In [1]:
import random
import os
os.environ["HF_HOME"] = r"./.cache"

from transformers import EncoderDecoderModel, AutoTokenizer, GenerationConfig, Seq2SeqTrainer, Seq2SeqTrainingArguments
from tokenizers import processors
import evaluate

- Encoders
    - BERT_JA : `cl-tohoku/bert-base-japanese-v3`
    - BERT_EN : `bert-base-uncased`, `prajjwal1/bert-tiny`
- Decorders
    - GPT_JA : `rinna/japanese-gpt2-xsmall`
    - GPT_EN : `gpt2`

In [2]:
source_lng = "ja"

if source_lng == "en":
    target_lng = "ja"
    encoder = "bert-base-uncased"
    decoder = "rinna/japanese-gpt2-small"
else: 
    target_lng = "en"
    encoder = "cl-tohoku/bert-base-japanese-v3"
    decoder = "gpt2"

model = EncoderDecoderModel.from_encoder_decoder_pretrained(
    encoder, decoder, encoder_add_pooling_layer=False
)
model.cuda();

Some weights of GPT2LMHeadModel were not initialized from the model checkpoint at gpt2 and are newly initialized: ['h.11.ln_cross_attn.bias', 'h.8.crossattention.c_proj.weight', 'h.5.crossattention.q_attn.weight', 'h.2.crossattention.c_attn.weight', 'h.3.crossattention.q_attn.bias', 'h.3.crossattention.c_proj.weight', 'h.4.ln_cross_attn.weight', 'h.3.crossattention.c_proj.bias', 'h.2.ln_cross_attn.weight', 'h.11.crossattention.c_proj.weight', 'h.10.crossattention.c_proj.weight', 'h.2.crossattention.q_attn.bias', 'h.0.crossattention.q_attn.weight', 'h.0.crossattention.c_attn.weight', 'h.10.ln_cross_attn.weight', 'h.3.ln_cross_attn.bias', 'h.5.ln_cross_attn.weight', 'h.8.crossattention.c_attn.bias', 'h.4.crossattention.c_attn.bias', 'h.1.crossattention.c_attn.bias', 'h.10.crossattention.c_proj.bias', 'h.1.crossattention.c_attn.weight', 'h.10.crossattention.q_attn.bias', 'h.7.crossattention.c_proj.weight', 'h.11.ln_cross_attn.weight', 'h.6.crossattention.c_proj.bias', 'h.0.crossattention.

In [3]:
def print_model_parameters():
    t_pars, t_bytes = 0, 0
    for p in model.parameters():
        t_pars += p.nelement()
        t_bytes += p.nelement() * p.element_size()
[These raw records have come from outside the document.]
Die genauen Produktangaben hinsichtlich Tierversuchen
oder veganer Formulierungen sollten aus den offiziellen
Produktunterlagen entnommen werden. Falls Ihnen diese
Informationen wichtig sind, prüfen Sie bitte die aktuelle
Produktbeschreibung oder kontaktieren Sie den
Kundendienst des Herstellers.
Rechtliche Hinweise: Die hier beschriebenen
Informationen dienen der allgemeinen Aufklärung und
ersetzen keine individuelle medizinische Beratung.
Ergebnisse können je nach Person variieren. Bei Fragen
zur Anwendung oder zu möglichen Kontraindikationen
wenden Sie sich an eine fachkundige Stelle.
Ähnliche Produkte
    c_attn_pars, c_attn_bytes = 0, 0
    for layer in model.decoder.transformer.h:
        for p in layer.crossattention.parameters():
            c_attn_pars += p.nelement()
            c_attn_bytes += p.nelement() * p.element_size()
        for p in layer.ln_cross_attn.parameters():
            c_attn_pars += p.nelement()
            c_attn_bytes += p.nelement() * p.element_size()
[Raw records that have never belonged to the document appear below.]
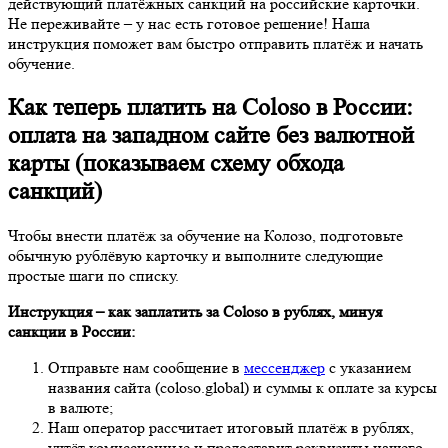
действующий платёжных санкций на российские карточки.
Не переживайте – у нас есть готовое решение! Наша
инструкция поможет вам быстро отправить платёж и начать
обучение.
Как теперь платить на Coloso в России:
оплата на западном сайте без валютной
карты (показываем схему обхода
санкций)
Чтобы внести платёж за обучение на Колозо, подготовьте
обычную рублёвую карточку и выполните следующие
простые шаги по списку.
Инструкция – как заплатить за Coloso в рублях, минуя
санкции в России:
Отправьте нам сообщение в
мессенджер
с указанием
названия сайта (coloso.global) и суммы к оплате за курсы
в валюте;
Наш оператор рассчитает итоговый платёж в рублях,
учтёт комиссионные и предоставит реквизиты нашего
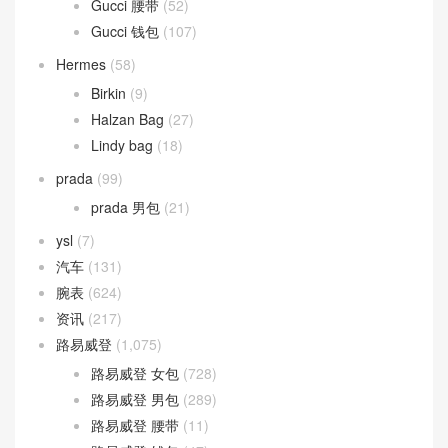
Gucci 腰带
(52)
Gucci 钱包
(107)
Hermes
(58)
Birkin
(9)
Halzan Bag
(27)
Lindy bag
(18)
prada
(99)
prada 男包
(21)
ysl
(7)
汽车
(131)
腕表
(624)
资讯
(217)
路易威登
(1,075)
路易威登 女包
(728)
路易威登 男包
(289)
路易威登 腰带
(11)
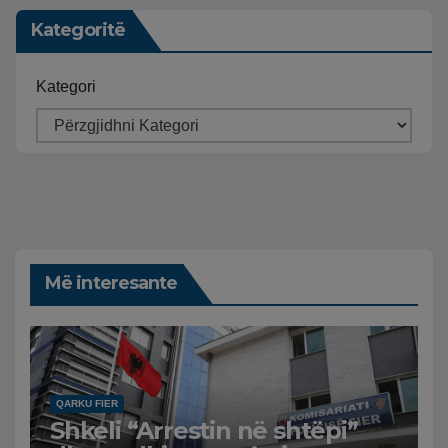
Kategoritë
Kategori
Më interesante
QARKU FIER
Shkeli “Arrestin në shtëpi”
    print(f"Total number of parameters: {t_pars:12,} ({(t_bytes / 1024**2):7,.1f}MB)")
    print(f"Cross-attention parameters: {c_attn_pars:12,} ({(c_attn_bytes / 1024**2):7,.1f}MB)")

print_model_parameters()

Total number of parameters:  263,423,232 (1,004.9MB)
Cross-attention parameters:   28,366,848 (  108.2MB)


In [4]:
def set_cross_attention_only(model):
    for p in model.parameters():
        p.requires_grad = False
    for layer in model.decoder.transformer.h:
        for p in layer.crossattention.parameters():
            p.requires_grad = True
        for p in layer.ln_cross_attn.parameters():
            p.requires_grad = True
# set_cross_attention_only(model)

In [5]:
encoder_tokenizer = AutoTokenizer.from_pretrained(encoder, use_fast=True)
decoder_tokenizer = AutoTokenizer.from_pretrained(decoder, use_fast=True)
if decoder_tokenizer.pad_token_id is None:
    decoder_tokenizer.pad_token_id = decoder_tokenizer.eos_token_id

model.config.decoder_start_token_id = decoder_tokenizer.bos_token_id
model.config.eos_token_id = decoder_tokenizer.eos_token_id
model.config.pad_token_id = decoder_tokenizer.eos_token_id

# add EOS token at the end of each sentence
decoder_tokenizer._tokenizer.post_processor = processors.TemplateProcessing(
    single="$A " + decoder_tokenizer.eos_token,
    special_tokens=[(decoder_tokenizer.eos_token, decoder_tokenizer.eos_token_id)],
)

In [6]:
from utils.dataset import EnJaDatasetMaker
from transformers import DataCollatorForSeq2Seq

dataset = EnJaDatasetMaker.load_dataset("ja-en-test-1")
train_data = dataset.select(range(100))
valid_data = dataset.select(range(100, 150))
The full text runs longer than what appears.